Tuesday, 23 January 2007

The Guilty Generation (1931) Rowland V Lee

Here's another 1931 play made into a film, this time one originally written by Jo Milward and J Kerby Hawkes, whoever they are, but really just a modern take on Romeo and Juliet. The leads are Leo Carrillo and Constance Cummings, but they really ought to count Robert Young and Boris Karloff who are just important to the story and whose careers went much further. Carrillo was distinguished outside the acting profession but ended up playing stereotypical Latino roles, especially Pancho in the long running TV series The Cisco Kid, and Cummings was better known as a stage actress whose films were mostly made in England.
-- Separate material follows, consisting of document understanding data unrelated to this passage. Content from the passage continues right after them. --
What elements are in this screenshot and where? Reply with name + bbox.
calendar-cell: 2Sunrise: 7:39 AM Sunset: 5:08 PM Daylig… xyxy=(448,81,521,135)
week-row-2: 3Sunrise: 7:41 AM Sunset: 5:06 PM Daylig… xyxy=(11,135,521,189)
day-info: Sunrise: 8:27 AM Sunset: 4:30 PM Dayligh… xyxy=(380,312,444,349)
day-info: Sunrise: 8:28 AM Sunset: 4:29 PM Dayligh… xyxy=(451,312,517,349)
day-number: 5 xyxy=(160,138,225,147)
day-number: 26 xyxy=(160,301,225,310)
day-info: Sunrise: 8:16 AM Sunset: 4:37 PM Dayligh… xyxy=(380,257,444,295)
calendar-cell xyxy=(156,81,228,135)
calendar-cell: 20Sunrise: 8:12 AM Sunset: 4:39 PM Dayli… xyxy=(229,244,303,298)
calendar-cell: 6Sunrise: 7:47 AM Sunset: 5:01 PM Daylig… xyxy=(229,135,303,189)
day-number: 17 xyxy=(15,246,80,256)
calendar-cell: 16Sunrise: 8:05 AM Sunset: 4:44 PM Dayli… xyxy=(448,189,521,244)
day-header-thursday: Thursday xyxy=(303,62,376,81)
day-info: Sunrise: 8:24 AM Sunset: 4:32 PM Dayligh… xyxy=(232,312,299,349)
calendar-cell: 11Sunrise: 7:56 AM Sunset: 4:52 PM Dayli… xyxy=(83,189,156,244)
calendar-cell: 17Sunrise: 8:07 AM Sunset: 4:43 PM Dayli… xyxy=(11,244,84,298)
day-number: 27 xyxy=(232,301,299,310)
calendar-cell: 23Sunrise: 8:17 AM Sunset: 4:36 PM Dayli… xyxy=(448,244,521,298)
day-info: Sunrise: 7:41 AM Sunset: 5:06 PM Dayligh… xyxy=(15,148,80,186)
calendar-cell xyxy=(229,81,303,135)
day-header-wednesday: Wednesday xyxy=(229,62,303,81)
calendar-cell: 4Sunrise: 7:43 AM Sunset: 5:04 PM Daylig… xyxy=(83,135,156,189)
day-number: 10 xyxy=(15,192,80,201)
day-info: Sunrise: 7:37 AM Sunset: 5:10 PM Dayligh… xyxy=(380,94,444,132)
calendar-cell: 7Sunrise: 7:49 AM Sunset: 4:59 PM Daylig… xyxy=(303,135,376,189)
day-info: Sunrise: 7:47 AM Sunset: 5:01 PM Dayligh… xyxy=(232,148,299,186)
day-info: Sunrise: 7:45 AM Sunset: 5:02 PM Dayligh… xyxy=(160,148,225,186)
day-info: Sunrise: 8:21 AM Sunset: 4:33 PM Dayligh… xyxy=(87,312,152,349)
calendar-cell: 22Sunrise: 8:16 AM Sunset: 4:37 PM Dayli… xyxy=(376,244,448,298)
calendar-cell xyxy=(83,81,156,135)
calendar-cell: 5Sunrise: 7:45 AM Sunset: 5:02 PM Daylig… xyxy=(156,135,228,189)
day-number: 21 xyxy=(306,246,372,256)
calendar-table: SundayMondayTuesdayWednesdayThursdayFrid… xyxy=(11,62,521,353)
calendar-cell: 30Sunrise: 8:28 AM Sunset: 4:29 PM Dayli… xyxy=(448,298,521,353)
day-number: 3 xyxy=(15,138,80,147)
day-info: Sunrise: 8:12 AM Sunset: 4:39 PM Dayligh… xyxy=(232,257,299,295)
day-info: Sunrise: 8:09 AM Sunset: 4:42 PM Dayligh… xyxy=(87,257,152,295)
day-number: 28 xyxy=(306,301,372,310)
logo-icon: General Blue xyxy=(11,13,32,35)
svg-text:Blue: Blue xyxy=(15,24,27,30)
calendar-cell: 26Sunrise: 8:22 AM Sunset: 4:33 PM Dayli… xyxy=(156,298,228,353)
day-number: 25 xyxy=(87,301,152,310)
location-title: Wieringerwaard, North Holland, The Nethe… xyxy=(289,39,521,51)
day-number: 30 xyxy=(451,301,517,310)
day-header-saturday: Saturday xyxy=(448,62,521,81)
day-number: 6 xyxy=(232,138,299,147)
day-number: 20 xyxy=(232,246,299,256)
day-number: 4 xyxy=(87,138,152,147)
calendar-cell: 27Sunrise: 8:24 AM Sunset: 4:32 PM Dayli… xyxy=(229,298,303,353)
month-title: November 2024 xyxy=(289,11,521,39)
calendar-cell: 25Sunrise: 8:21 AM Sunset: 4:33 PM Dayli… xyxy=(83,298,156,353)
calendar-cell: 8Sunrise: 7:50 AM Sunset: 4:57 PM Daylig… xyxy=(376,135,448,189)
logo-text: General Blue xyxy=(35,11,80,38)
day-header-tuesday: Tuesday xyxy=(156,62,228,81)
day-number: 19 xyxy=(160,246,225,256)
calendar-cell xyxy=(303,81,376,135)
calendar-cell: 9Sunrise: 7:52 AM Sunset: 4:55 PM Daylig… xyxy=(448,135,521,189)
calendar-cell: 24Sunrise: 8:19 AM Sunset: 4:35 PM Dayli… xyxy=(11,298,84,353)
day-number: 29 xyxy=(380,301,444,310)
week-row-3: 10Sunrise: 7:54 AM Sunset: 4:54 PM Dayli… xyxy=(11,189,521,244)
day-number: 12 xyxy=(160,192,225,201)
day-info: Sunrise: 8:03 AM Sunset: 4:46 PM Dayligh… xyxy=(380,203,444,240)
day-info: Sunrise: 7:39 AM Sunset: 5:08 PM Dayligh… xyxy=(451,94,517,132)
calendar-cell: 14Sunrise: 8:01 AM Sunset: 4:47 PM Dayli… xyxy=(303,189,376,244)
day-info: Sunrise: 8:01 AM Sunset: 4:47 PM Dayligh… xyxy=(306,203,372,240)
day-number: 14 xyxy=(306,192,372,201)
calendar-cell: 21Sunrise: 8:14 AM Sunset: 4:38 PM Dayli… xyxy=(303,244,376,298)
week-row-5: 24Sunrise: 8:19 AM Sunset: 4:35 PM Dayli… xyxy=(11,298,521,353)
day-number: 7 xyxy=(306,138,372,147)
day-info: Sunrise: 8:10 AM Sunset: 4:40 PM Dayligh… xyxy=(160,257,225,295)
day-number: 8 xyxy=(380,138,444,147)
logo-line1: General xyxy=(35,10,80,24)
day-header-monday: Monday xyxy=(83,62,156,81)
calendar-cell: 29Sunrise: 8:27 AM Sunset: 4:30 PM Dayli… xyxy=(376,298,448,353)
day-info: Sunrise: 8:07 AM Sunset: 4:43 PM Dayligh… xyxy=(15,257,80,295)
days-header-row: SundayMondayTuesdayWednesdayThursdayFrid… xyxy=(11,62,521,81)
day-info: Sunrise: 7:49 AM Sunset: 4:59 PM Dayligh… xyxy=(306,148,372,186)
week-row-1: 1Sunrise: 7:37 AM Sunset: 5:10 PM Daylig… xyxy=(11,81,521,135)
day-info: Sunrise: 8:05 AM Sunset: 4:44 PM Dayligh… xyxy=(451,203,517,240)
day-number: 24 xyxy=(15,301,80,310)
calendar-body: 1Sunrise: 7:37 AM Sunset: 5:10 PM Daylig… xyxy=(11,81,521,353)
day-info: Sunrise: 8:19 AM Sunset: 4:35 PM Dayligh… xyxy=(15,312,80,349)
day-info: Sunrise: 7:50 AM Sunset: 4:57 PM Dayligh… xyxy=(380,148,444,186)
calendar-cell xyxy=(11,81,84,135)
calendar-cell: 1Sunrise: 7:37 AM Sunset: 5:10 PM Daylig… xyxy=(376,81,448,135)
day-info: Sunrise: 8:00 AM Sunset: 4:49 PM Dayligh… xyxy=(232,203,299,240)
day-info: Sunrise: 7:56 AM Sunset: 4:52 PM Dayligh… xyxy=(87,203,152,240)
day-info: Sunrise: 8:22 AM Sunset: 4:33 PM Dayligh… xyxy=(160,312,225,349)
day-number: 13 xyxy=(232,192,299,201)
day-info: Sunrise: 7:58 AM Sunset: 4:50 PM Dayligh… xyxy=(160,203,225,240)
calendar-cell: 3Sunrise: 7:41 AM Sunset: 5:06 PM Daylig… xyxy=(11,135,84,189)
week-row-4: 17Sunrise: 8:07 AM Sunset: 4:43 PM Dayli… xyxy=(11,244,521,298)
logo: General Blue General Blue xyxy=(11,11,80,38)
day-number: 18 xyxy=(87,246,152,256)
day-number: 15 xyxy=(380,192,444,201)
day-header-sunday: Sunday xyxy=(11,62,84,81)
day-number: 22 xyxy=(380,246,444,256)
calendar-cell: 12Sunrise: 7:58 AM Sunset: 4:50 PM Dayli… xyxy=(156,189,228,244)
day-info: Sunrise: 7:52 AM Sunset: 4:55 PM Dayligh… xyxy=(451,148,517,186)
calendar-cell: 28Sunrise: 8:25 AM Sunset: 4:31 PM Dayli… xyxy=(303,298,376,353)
Here Carrillo plays Mike Palmiero and Karloff plays Tony Ricca, both major gangsters who have decided to fight it out for the number one spot in a gang war. They're tough in traditional ways: Palmiero has to get everything he wants even he has to buy it, from people to newspapers and social standing, and Karloff is a little more forgiving with his son but just as tough. Carrillo starts off decent but wooden but gets progressively more scary as the film goes on; Karloff maybe tries a little hard but doesn't get a lot of screen time and carries his own menace, as you'd expect.

Their kids don't want anything to do with any of it, naturally, even though Palmiero is trying to turn his daughter into a socialite. Ricca's son has gone so far as to change his name to John Smith to get away from his heritage and become an respectable architect on his own merits. These are Constance Cummings and Robert Young and they're the Romeo and Juliet of the story. They meet, neither knowing who the other is, and naturally fall for each other, but you know how Romeo and Juliet ended up. This has a surprise ending but it's a real peach, one of the best I've seen from the early thirties.

I'm really starting to enjoy 1931, part of but still distinct from the precode era, and The Guilty Generation is old but not particularly creaky for its age. The performances are good, the story gripping, the direction solid and the tone dangerous, and I think it stands above some of the other gangster films of the year, the really notable ones that introduced people like James Cagney and Edward G Robinson. 1931 was the year of Little Caesar and The Public Enemy, and certainly both of those future stars outdo Carrillo and Karloff, but for all their importance those films had a lot of flaws. I even prefer Cagney in The Doorway to Hell, a made a year earlier, where he plays second fiddle to Lew Ayres but steals the entire show from sixth on the credits, and I prefer this one too.